Tigers run out of excuses
15 April 2007 Sunday Herald Sun
Jon Ralph
COACHES are the perfect scapegoat for everything that ails an under-performing football side.
Bad recruiting, poor fitness, soft-tissue injuries, failing game plan -- it's all the coach's fault, because the buck stops with him.
Sooner or later, though, the blame must lie with those who utterly fail to execute his message.
Richmond is 0-3 and its season close to shot, because the Tigers have too many players who refuse to take responsibility. On Friday night against Collingwood there were no excuses for Richmond, save the absence of Nathan Brown.
The Tigers had the form, the momentum, and total dominance of a Collingwood side missing Nathan Buckley, James Clement, Ben Johnson, Brodie Holland, Alan Didak, Ryan Lonie and Sean Rusling.
Yet, when the game was in the balance, it was inevitable the Magpies would surge, and the Tigers would go into their shell like frightened little kids.
They have done it for two decades.
None of a swag of senior coaches has been able to break the cycle that sees the older players hand that mentality on to those entering the club.
Irate Tiger fans have used coach Terry Wallace's 2011 mission statement to heap scorn on the side in recent weeks.
But no side is more prepared than a Wallace unit, given a detailed theme and meticulous planning each week on just why it will win.

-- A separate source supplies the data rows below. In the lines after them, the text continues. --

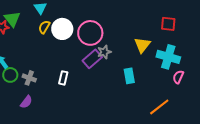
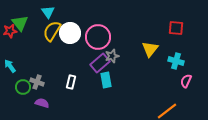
yellow semicircle: (44, 27) -> (52, 31), size x1.5
cyan cross: (168, 57) -> (176, 61), size x0.7
green circle: (10, 75) -> (23, 87), moved
cyan rectangle: (129, 76) -> (106, 80), moved
purple semicircle: (26, 102) -> (42, 103), moved, turned -112

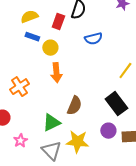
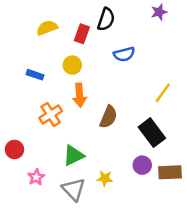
blue rectangle: (32, 37) -> (35, 75), moved
orange cross: (19, 87) -> (51, 114), moved
brown semicircle: (74, 106) -> (108, 117), moved
yellow star: (77, 142) -> (105, 178), size x0.6

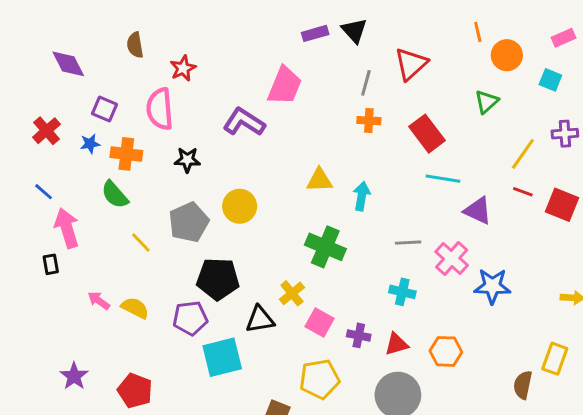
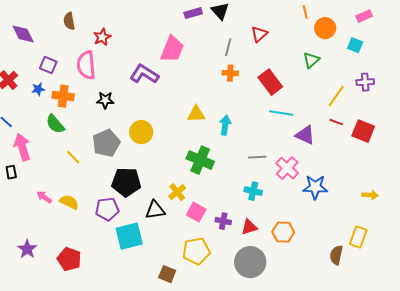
red triangle: (411, 64) -> (259, 34), size x0.7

Luke Darcy has said it is Wallace's major strength as a coach.
The problem is that when the going gets tough and it is up to the players, the club has too few prepared to take a stand against the mediocrity that has plagued it since 1983.

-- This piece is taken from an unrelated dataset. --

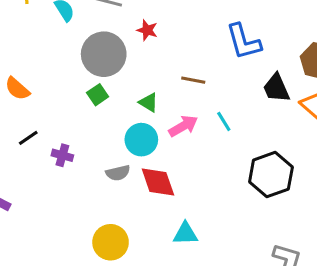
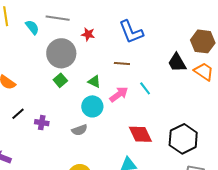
blue L-shape: (244, 42) -> (131, 32), moved
black hexagon: (271, 175) -> (183, 139), moved
red diamond: (158, 182) -> (140, 134), moved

Richo never stops working, but never stops losing opportunities for the Tigers through poor kicking.
The midfield has too many downhill skiiers prepared to work hard when everything is easy then slow to a crawl when they need to be accountable going the other way.

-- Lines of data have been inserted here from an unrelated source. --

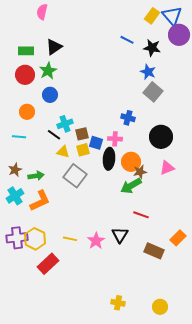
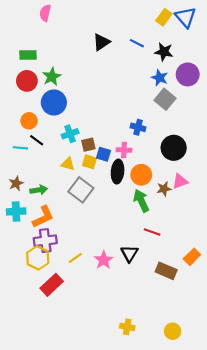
purple circle: (179, 35) -> (188, 74), moved
black triangle: (54, 47) -> (101, 42), moved
blue circle: (50, 95) -> (54, 102), size x1.5
black line: (54, 135) -> (37, 140), moved
yellow square: (83, 150) -> (89, 162), turned 32
brown star: (140, 172) -> (164, 189), moved
green arrow: (131, 186) -> (141, 201), turned 95
cyan cross: (15, 196) -> (16, 211), turned 30
purple cross: (17, 238) -> (45, 241), moved
yellow line: (70, 239) -> (75, 258), turned -48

Coughing up three leads already means the Tigers will fear being overrun in every close game they play this year.
At least they stay in Melbourne for the next three weeks but face the Bulldogs, West Coast and Geelong. Then comes the Port Adelaide-Adelaide double at AAMI Stadium in consecutive weeks.
By the time they have faced Essendon in Round 9, they could still be winless.